Your reply should be one number: how many lines of the material contain the word "Saphir".
· · ·
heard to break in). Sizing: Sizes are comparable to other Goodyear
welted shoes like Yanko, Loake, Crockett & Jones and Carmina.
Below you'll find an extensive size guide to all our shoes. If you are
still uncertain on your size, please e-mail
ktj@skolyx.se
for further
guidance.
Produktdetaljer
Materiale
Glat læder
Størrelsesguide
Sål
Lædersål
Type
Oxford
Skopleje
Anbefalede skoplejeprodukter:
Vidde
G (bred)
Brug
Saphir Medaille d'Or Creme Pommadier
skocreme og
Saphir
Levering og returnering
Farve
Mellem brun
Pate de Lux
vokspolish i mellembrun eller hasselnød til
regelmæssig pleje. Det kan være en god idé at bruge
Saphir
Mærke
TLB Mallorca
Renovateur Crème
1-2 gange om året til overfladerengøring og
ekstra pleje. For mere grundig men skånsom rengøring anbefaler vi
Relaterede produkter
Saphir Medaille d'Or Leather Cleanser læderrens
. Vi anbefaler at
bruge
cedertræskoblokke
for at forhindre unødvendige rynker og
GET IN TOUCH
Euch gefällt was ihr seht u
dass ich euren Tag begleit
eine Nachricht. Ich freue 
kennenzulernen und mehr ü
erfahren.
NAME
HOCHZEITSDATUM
· · ·
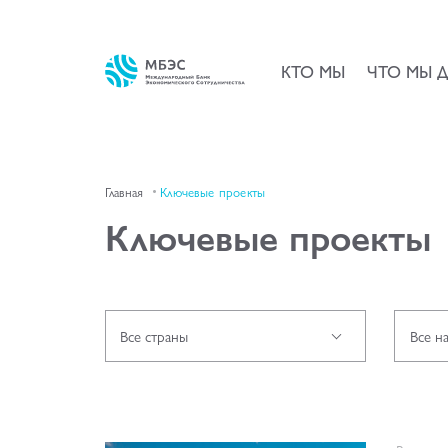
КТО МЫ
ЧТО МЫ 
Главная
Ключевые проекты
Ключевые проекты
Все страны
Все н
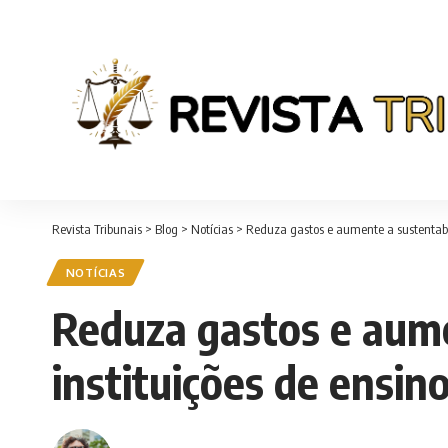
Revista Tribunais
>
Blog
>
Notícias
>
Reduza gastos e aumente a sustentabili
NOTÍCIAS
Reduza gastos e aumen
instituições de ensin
· · ·
▸ YOUR SOLUTION
4